[Saved entries]
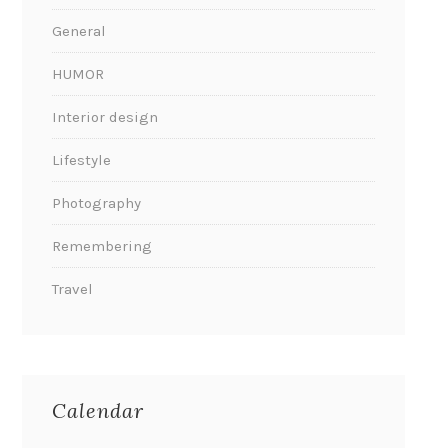
General
HUMOR
Interior design
Lifestyle
Photography
Remembering
Travel
Calendar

## To do
Beginning at the line that contains "Interior design", reproduce every line down to the last line of the entries above, exactly and only those.

## Your solution
Interior design
Lifestyle
Photography
Remembering
Travel
Calendar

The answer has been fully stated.